OpsMgr R2 XPlat Agent Deployment - Field Notes

I have recently been at a customer to implement a fresh installation of Operations Manager R2 into their production environment and what made this deployment even more interesting for me was that management of the a the UNIX servers was required.  So I have put together some pointers that will hopefully help you if you have any problems rolling out the x-plat agent.  The primary flavours of UNIX I was working with were Solaris 8/9/10 and Red Hat 5.
 
Firstly, I must say that overall the deployment of x-plat agents went well and if it wasn't for some patching requirements on the Solaris servers the roll out would have been smooth as the Windows agent roll out.  This was a great experience and I think MS have done really well at this first attempt of x-plat management.
 
So, some of the minor issues I came across during the roll out and their fixes.
 
1.  Certificate errors
There are a number of different certificate based errors you can receive but most of them will be caused by one of two issues.
  • An incorrect certificate already exists
Check the certificate path to see if a certificate already exists.
/etc/opt/microsoft/scx/ssl
If a certificate already exists but is not required, delete the ssl directory and re-attempt the agent installation

Check the certificate has been created with the correct details.  Run the commands below and check the subject contains the correct server host name information as well as the cert issuer and the notBefore and notAfter dates.

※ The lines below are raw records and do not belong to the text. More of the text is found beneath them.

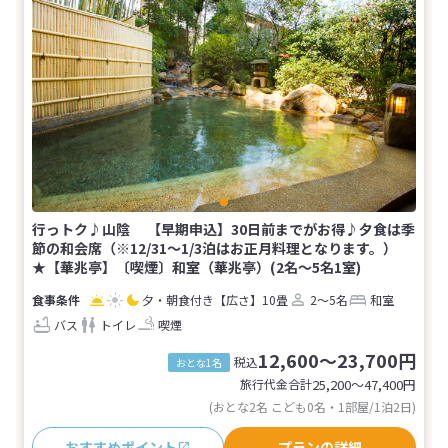
行っトク♪山陰 【早期申込】30日前までがお得♪夕食は季
節の和会席（※12/31～1/3泊はお正月料理となります。）
★【華兆亭】〔喫煙〕和室（華兆亭）(2名～5名1室)
夕・朝食付き
【広さ】10畳
2～5名
和室
バス
トイレ
喫煙
12,600～23,700円
税込
おとな1名
旅行代金合計
25,200〜47,400
円
(おとな2名 こども0名・1部屋/1泊2日)
おすすめポイント
プランの詳細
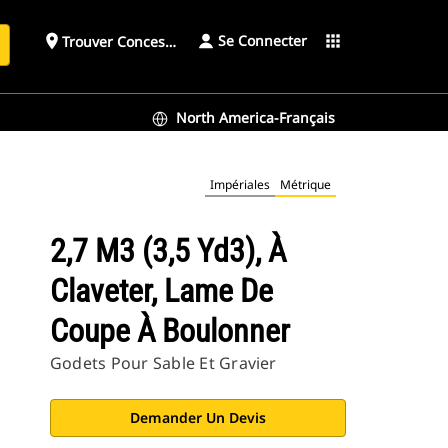
Se Connecter
place
apps
Trouver Concessionnaire
h
North America-Français
Impériales
Métrique
2,7 M3 (3,5 Yd3), À
Claveter, Lame De
Coupe À Boulonner
Godets Pour Sable Et Gravier
Demander Un Devis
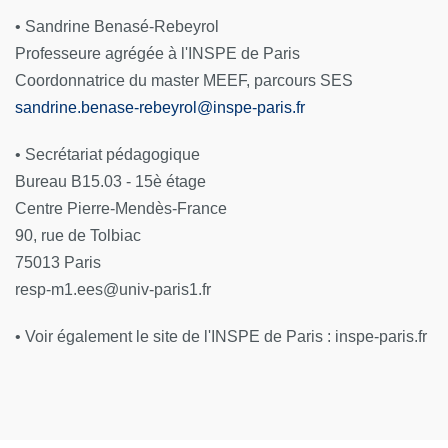
• Sandrine Benasé-Rebeyrol
Professeure agrégée à l'INSPE de Paris
Coordonnatrice du master MEEF, parcours SES
sandrine.benase-rebeyrol
@
inspe-paris.fr
• Secrétariat pédagogique
Bureau B15.03 - 15è étage
Centre Pierre-Mendès-France
90, rue de Tolbiac
75013 Paris
resp-m1.ees@univ-paris1.fr
• Voir également le site de l'INSPE de Paris : inspe-paris.fr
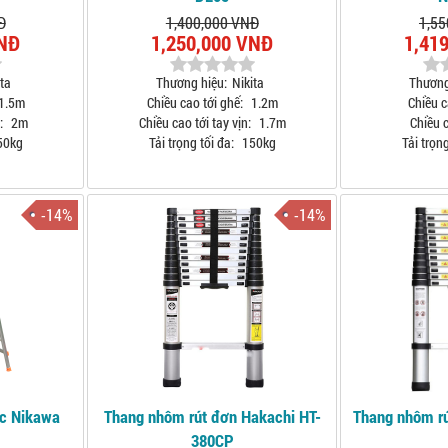
Đ
1,400,000 VNĐ
1,55
VNĐ
1,250,000 VNĐ
1,41
ta
Thương hiệu:
Nikita
Thương
1.5m
Chiều cao tới ghế:
1.2m
Chiều c
:
2m
Chiều cao tới tay vịn:
1.7m
Chiều c
50kg
Tải trọng tối đa:
150kg
Tải trọng
-14%
-14%
ậc Nikawa
Thang nhôm rút đơn Hakachi HT-
Thang nhôm r
380CP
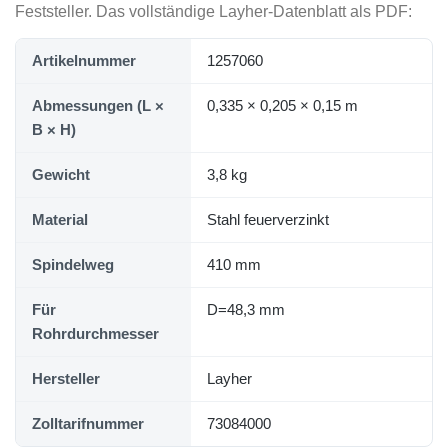
Feststeller. Das vollständige Layher-Datenblatt als PDF:
Artikelnummer
1257060
Abmessungen (L ×
0,335 × 0,205 × 0,15 m
B × H)
Gewicht
3,8 kg
Material
Stahl feuerverzinkt
Spindelweg
410 mm
Für
D=48,3 mm
Rohrdurchmesser
Hersteller
Layher
Zolltarifnummer
73084000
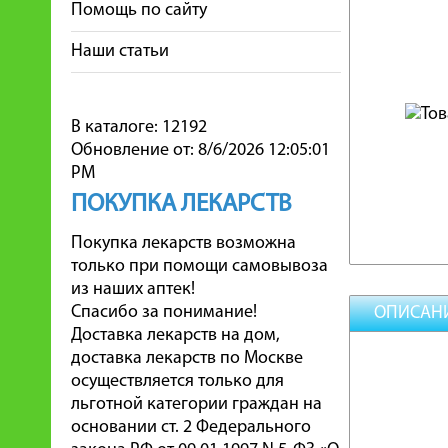
Помощь по сайту
Наши статьи
В каталоге: 12192
Обновление от: 8/6/2026 12:05:01
PM
ПОКУПКА ЛЕКАРСТВ
Покупка лекарств возможна
только при помощи самовывоза
из наших аптек!
Спасибо за понимание!
ОПИСАН
Доставка лекарств на дом,
доставка лекарств по Москве
осуществляется только для
льготной категории граждан на
основании ст. 2 Федерального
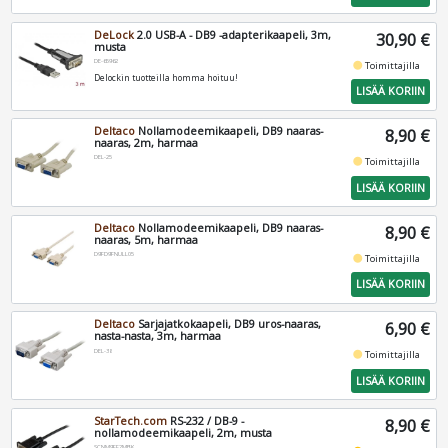
DeLock
2.0 USB-A - DB9 -adapterikaapeli, 3m,
30,90 €
musta
DE-65962
fiber_manual_record
Toimittajilla
Delockin tuotteilla homma hoituu!
LISÄÄ KORIIN
Deltaco
Nollamodeemikaapeli, DB9 naaras-
8,90 €
naaras, 2m, harmaa
DEL-25
fiber_manual_record
Toimittajilla
LISÄÄ KORIIN
Deltaco
Nollamodeemikaapeli, DB9 naaras-
8,90 €
naaras, 5m, harmaa
D9FD9FNULL05
fiber_manual_record
Toimittajilla
LISÄÄ KORIIN
Deltaco
Sarjajatkokaapeli, DB9 uros-naaras,
6,90 €
nasta-nasta, 3m, harmaa
DEL-38
fiber_manual_record
Toimittajilla
LISÄÄ KORIIN
StarTech.com
RS-232 / DB-9 -
8,90 €
nollamodeemikaapeli, 2m, musta
SCNM9FF2MBK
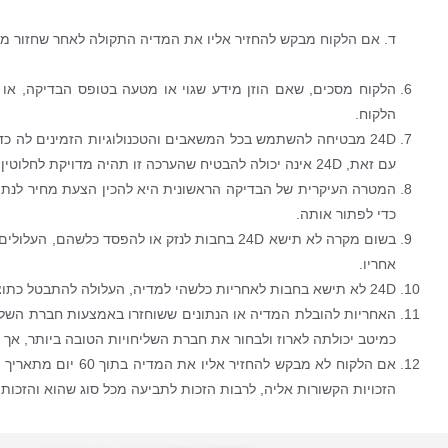
ד. אם הלקוח מבקש להחזיר אליו את המדיה התקולה לאחר שחזור מוצלח 
הלקוח מסכים, שאם הוזן מידע שגוי או מטעה בטופס הבדיקה, או
הלקוח.
24D מבטיחה להשתמש בכל המשאבים והטכנולוגיות הזמינים לה כ
עם זאת, 24D אינה יכולה להבטיח שהערכה זו תהיה מדויקת לחלוטין בשל נסיבות שמעבר לשליטתה. כמו כן, הלקוח מסכים ש-24D לא תישא בחבות אם לא הצליחה לשחזר את נתוניו.
כדי לפתור אותה.
אחריו.
24D לא תישא בחבות לאחריות כלשהי למדיה, העלולה להתבטל כתוצאה מתהליך הבדיקה או משחזור הנתונים.
כמיטב יכולתה לארוז ולבחור את חברת השליחויות הטובה ביותר, אך
הזכויות הקשורות אליה, לרבות הזכות לתביעה מכל סוג שהוא והזכות לקבל מידע כלשהו לגביה. במקר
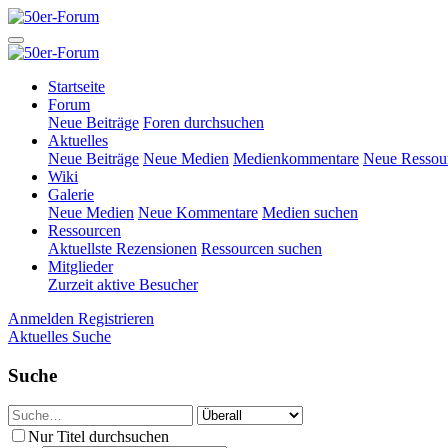
Startseite
Forum
Neue Beiträge
Foren durchsuchen
Aktuelles
Neue Beiträge
Neue Medien
Medienkommentare
Neue Ressou
Wiki
Galerie
Neue Medien
Neue Kommentare
Medien suchen
Ressourcen
Aktuellste Rezensionen
Ressourcen suchen
Mitglieder
Zurzeit aktive Besucher
Anmelden
Registrieren
Aktuelles
Suche
Suche
Nur Titel durchsuchen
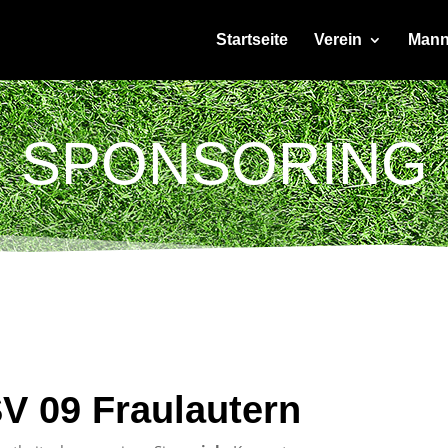
Startseite
Verein
Mann
SPONSORING
V 09 Fraulautern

openssl x509 –noout –in /etc/opt/microsoft/scx/ssl/scx.pem -subject -issuer –dates

/opt/microsoft/scx/bin/tools/scxsslconfig -v

xplat cert

If the certificate has been created incorrectly you can create a new certificate and force it to overwrite the old one.  Then restart the agent service.

 

/opt/microsoft/scx/bin/tools/scxsslconfig -f
scxadmin -restart

If the certificate is still incorrect it will probably be due to a host name configuration issue which can usually be resolved by checking and editing the resolv.conf file (See Host name configuration issues below).

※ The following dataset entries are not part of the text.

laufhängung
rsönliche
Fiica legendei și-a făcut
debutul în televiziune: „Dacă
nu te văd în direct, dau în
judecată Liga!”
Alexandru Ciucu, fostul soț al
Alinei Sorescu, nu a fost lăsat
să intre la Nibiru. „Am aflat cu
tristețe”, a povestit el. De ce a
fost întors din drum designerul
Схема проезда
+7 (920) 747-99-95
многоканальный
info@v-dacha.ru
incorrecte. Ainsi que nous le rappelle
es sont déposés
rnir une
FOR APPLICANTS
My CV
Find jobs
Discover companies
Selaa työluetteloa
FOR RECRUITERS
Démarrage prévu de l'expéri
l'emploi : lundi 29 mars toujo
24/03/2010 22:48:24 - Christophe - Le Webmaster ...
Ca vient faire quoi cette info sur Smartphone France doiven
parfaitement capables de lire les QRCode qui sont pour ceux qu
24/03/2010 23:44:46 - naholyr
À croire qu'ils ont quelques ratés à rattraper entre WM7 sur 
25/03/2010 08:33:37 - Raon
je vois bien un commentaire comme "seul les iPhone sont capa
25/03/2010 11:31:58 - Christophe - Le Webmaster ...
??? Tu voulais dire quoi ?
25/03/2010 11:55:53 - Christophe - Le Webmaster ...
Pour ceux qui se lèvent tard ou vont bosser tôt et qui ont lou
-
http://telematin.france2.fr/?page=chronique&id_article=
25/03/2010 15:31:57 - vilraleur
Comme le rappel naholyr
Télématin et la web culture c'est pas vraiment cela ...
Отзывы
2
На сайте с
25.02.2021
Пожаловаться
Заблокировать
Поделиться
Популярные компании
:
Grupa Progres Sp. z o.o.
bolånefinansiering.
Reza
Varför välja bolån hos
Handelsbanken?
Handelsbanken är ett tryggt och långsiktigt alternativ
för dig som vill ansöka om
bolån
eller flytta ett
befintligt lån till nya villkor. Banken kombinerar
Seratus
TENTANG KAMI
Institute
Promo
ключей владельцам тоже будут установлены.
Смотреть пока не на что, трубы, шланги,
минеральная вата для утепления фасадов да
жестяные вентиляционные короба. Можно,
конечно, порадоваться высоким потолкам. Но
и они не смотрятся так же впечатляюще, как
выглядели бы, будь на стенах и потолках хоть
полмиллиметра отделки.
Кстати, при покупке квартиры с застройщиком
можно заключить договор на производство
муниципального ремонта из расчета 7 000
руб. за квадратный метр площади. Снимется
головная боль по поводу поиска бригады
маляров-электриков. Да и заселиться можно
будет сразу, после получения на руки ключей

  • Host name configuration issues
A common issues being seen is that the host name configuration of UNIX/Linux server is not set correctly.  It is highly possible that this information can not be complete or fully correct and the server function normally, however, OpsMgr requires this information to be correct to generate a good certificate.  All host name config issues I have experienced have been related to details in the resolv.conf file not being correct, like incorrect name or more commonly, missing domain name.  Resolve host name issues and you'll get a lot further with your agent deployment.

/etc/resolv.conf

 

2.  Prerequisite issues
Sometimes when pushing out the agent you can get very helpful messages back stating that that the target server does not meet the prerequisites required, however, sometimes the error isn't quite so friendly.  I have found that it is quite common to receive a message when an agent deployment fails stating that multiple logins for root authentication failed but this isn't strictly the reason for the failure.  If the target server does not have the OpenSSL prerequisite installed, an SSH connection may not be able to be established which means the discovery script or agent installation kit can not securely copy over to the server.  At this point OpsMgr does not know that OpenSSL is not installed so will return the authentication error.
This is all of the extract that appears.